Cream oil with condensed milk is athe most popular stuffing for home cakes and pastries. Despite the calorie content of such a product, it is loved by both adults and children. And this is due to the fact that the self-made cream with condensed milk turns out to be very sweet, delicious and tender. In order to see for yourself, we present to your attention its step-by-step method of preparation.
To make such a filling for cakes or cake, you need to purchase the following components:
Cream oil with condensed milk has a brightthe expressed taste of whole condensed milk. That is why it is so fond of sweet tooth. To prepare such an air filling for a cake, it is necessary to remove fresh butter from the refrigerator or freezer in advance, and then as much as possible thaw it at room temperature (in no case heat or melt!). After that, the soft cooking oil should be put in a deep bowl and beat well with a blender. It is worth mentioning that the butter cream with condensed milk will be much tastier if the carefully mixed creamy product becomes as lush and homogeneous as possible.
After the oil is well beaten, to himit is necessary to pour a small amount of vanillin (a couple of small snacks) and pour in thick thickened milk. In such a composition, the ingredients should be mixed using a mixer or the same blender. This cream oil and condensed milk is considered completely ready, and it can be safely used to lubricate the cakes or make delicious cakes.
In addition to the presented filling, a specialpopular in cooking and enjoys one that is made on the basis of butter with the addition of eggs and sugar syrup. To understand exactly how this confectionery product is being prepared, let's present its detailed recipe.

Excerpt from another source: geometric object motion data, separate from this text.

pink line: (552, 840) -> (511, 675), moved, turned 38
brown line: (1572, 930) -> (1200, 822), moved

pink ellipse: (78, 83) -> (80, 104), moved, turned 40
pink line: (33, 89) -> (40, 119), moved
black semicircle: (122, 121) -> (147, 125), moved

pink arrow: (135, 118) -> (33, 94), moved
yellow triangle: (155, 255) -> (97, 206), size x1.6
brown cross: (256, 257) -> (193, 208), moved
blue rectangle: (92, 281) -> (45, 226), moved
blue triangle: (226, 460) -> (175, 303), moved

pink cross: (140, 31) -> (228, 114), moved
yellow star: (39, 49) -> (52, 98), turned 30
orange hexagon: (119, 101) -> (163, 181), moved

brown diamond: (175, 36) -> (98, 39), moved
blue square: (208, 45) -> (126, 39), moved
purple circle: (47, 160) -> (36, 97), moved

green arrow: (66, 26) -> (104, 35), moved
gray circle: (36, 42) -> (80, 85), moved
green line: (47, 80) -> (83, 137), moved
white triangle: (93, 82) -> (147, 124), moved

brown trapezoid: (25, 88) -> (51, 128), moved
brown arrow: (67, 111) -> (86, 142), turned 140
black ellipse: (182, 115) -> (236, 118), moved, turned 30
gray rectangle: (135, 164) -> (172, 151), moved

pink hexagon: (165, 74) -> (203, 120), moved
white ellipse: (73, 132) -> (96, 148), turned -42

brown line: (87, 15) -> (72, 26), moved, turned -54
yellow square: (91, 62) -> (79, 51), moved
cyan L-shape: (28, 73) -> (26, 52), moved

Such a sweet and delicious product, like the previous one, can be safely used for making biscuit and sand cakes, cakes. For this we may need the following components:
Use the ready-made stuffing for confectionery products immediately after its preparation.
Protein-and-oil cream uses a hugepopular with modern confectioners. Such a demand for a sweet filling is due to the fact that it is very easy to work with. After all, to this cream you can fearlessly add various flavors, paint it in any colors or even freeze, if there is a need.
So, to prepare an oil cream on proteins, you need to purchase the following components:
That such cream has turned out tasty and gentle,it should be 5-8 hours before its preparation to get the butter from the refrigerating chamber (or freezing) and it is good to thaw it at room temperature. Then the softened cooking oil is required to whiten so that, as a result, the oily mass has acquired the consistency of thick sour cream. After that, egg whites should be combined with granulated sugar, and then put them on a water bath and whip with a mixer (at maximum speed) until a lush and thick foundation is obtained. In the end, the resulting mass should be removed from the plate and, while stirring, allow it to cool slightly.
After the done actions in chilled proteinsit is required to gradually introduce butter (along a dessert spoon), without interrupting the cream with a mixer for a second. Next, in the finished stuffing, you need to pour a couple of large spoons of liquor, mix everything thoroughly and allow to cool before directly lubricating the cake for cake or cakes.